The work remains at an early stage, but if scientists can refine the process it could allow women who are infertile due to age, illness or medical treatment to have genetically related eggs.

The same technique could also be used to make eggs for same-sex male couples.

Prof Shoukhrat Mitalipov, who led the research at Oregon Health and Science University in Portland, said: “The largest group of patients who might benefit would be women of advanced maternal age.

“Another group are those who have been through chemotherapy because that can affect their ability to have viable eggs.”

While women are expected to be the primary beneficiaries, the skin cells used to make eggs need not come from potential mothers.

“We used female skin cells in this study, but you could use skin cells from males as well,” Mitalipov told the Guardian.

“You could make eggs for men, and that way, of course, this would be applicable to same-sex couples.”

The work draws on cloning techniques pioneered in the 1990s at the Roslin Institute in Scotland.

A team led by the late Ian Wilmut used somatic cell nuclear transfer – a process that moves genetic material between cells – to create Dolly the sheep.

The procedure involved removing the nucleus (the cell’s control centre containing genetic information) from an adult sheep cell and placing it into a sheep egg that had had its own nucleus removed.

The resulting embryo was carried to term in a surrogate mother.

The Oregon team took a similar approach by collecting skin cells from women and removing the nucleus from each.
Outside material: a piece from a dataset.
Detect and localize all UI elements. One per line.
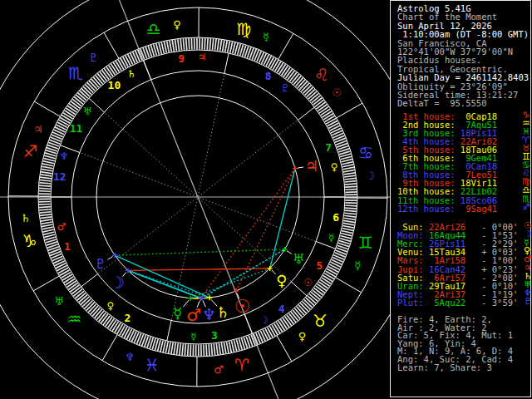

The nucleus, which contains 46 chromosomes carrying around 20,000 genes that make up the human genetic code, was placed into healthy donor eggs that had had their own nuclei removed.

The main challenge for scientists was that healthy human eggs normally contain only 23 chromosomes.

Another 23 come from sperm during fertilisation, producing the full set of 46 required for development into an embryo and eventually a baby.

Writing in Nature Communications, the Oregon team described how they tackled the problem of excess chromosomes.

After fertilising the eggs with sperm, they activated them using a compound called roscovitine.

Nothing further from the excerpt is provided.